BY KATHY CHANG
WOODBRIDGE — The breaking of ground for the new Sewaren 7, a highly-efficient generating plant, in essence is a sign that the state is moving above and beyond the devastation of Superstorm Sandy in 2012.
The plant is expected to support energy reliability in the region, create jobs and tax revenues for the township.
“New Jersey, in so many ways, became stronger after Sandy,” said New Jersey Governor Chris Christie at a ceremony on June 14. “What’s happened here in Sewaren is a great example of how we are working to ensure New Jersey’s communities and infrastructure is better prepared to withstand extreme weather situations.”
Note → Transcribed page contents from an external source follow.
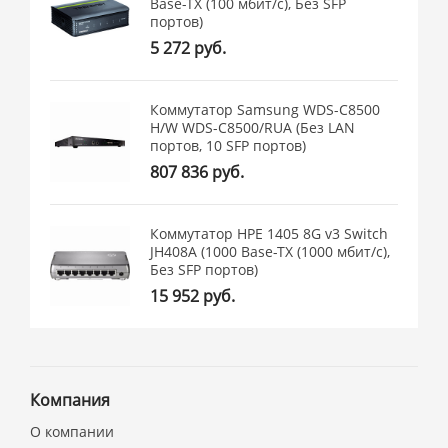
Base-TX (100 мбит/с), Без SFP
портов)
5 272 руб.
Коммутатор Samsung WDS-C8500
H/W WDS-C8500/RUA (Без LAN
портов, 10 SFP портов)
807 836 руб.
Коммутатор HPE 1405 8G v3 Switch
JH408A (1000 Base-TX (1000 мбит/с),
Без SFP портов)
15 952 руб.
Компания
О компании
Ralph Izzo, PSEG chairman and CEO, said Sandy’s storm surge devastated the Sewaren section of Woodbridge including their generating stations and the adjacent electric switching station.
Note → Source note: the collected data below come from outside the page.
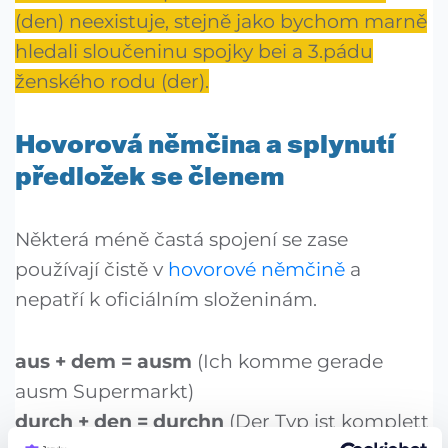
(den) neexistuje, stejně jako bychom marně
hledali sloučeninu spojky bei a 3.pádu
ženského rodu (der).
Hovorová němčina a splynutí
předložek se členem
Některá méně častá spojení se zase
používají čistě v
hovorové němčině
a
nepatří k oficiálním složeninám.
aus + dem = ausm
(Ich komme gerade
ausm Supermarkt)
durch + den = durchn
(Der Typ ist komplett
“Our employees worked diligently to get both back online and restore power to our customers in the aftermath of the storm,” he said.
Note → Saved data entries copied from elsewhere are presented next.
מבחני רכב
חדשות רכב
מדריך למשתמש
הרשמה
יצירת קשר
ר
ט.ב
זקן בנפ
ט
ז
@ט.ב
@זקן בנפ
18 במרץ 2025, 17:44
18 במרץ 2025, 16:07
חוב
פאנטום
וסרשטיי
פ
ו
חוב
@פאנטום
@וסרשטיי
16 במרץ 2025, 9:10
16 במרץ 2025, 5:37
However, Izzo said it was clear at the time that they needed to make their systems more resilient in the wake of severe weather.
Christie and Izzo were joined by state Senate President Stephen Sweeney and Woodbridge Mayor John McCormac for the groundbreaking and dedication event.
The new Sewaren 7 power plant will replace the existing plant that is being retired after almost 70 years of providing energy to the region, with more efficient, cleaner technology including a full complement of emissions controls.
It will run primarily on natural gas, but also when gas may be curtailed, Sewaren 7 will be able to run on ultra-low sulfur distillate (ULSD) fuel oil as a backup, supporting fuel diversity and exceptional dependability.
The plant represents an investment of more than $600 million and is targeted to be operational in time for summer 2018.
The project is expected to generate about 350 jobs during the two-year construction phase.
Mayor McCormac said the township welcomes PSEG’s economic investment at the Sewaren site and said the investment has brought tremendous economic benefits in terms of job creation, community contribution and tax revenue and increased resiliency in the electric substation that services more than 100,000 residents in Woodbridge Township.